ABSTRACT
Arguably the most important goal of any scientific discipline is to develop the mathematical tools necessary for modeling and prediction. Models that accurately describe the world around us are retained; those that do not, are discarded or modified. From a modeling perspective we typically divide the world into two types of phenomena: those that are deterministic and those that are probabilistic. Deterministic models are those that can be used to predict, with near certainty, the outcome of a given experiment. Using Newton’s laws of motion, for example, we can predict the exact time it will take for a ball of lead to fall to the ground when released from a height of d meters. Newton’s laws tell us that the ball, when released from rest, will accelerate at 9.81m/s2 so that the time to reach ground is found through basic calculus to be
√ 2d/9.81
seconds.
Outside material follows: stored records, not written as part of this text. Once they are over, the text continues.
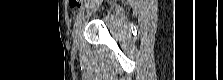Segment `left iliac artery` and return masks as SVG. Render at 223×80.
<instances>
[{
	"label": "left iliac artery",
	"mask_w": 223,
	"mask_h": 80,
	"mask_svg": "<svg viewBox=\"0 0 223 80\" xmlns=\"http://www.w3.org/2000/svg\"><path fill=\"white\" fill-rule=\"evenodd\" d=\"M83 14H84V7H82V8L79 10L78 14L76 15V19H75V20H76V23L79 22V21L81 20Z\"/></svg>",
	"instance_id": "44dca946"
}]
</instances>
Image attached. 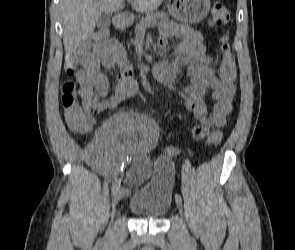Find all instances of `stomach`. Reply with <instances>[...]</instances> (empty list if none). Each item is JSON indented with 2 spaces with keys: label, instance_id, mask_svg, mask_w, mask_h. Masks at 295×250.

On the other hand, there are certain phenomena that defy a deterministic
description. We cannot predict whether or not the flipping of a fair coin, for example, will result in a “head” or a “tail.”1 Intead we use a probabilistic model to describe the outcome of this experiment. The goal of the probabilistic model is not to predict a specific outcome, but rather to predict the likelihood or probability of a given outcome. Understanding probabilistic modeling is essential to understanding entropy. In fact, as we will show, entropy relies on a probabilistic description of an event. We will also show that entropy is itself a predictive tool that can be used to forecast limits on rates of communication between two devices, predict the amount of compression possible in a piece of data, or even assess the degree of statistical dependence among two or more experimental observations.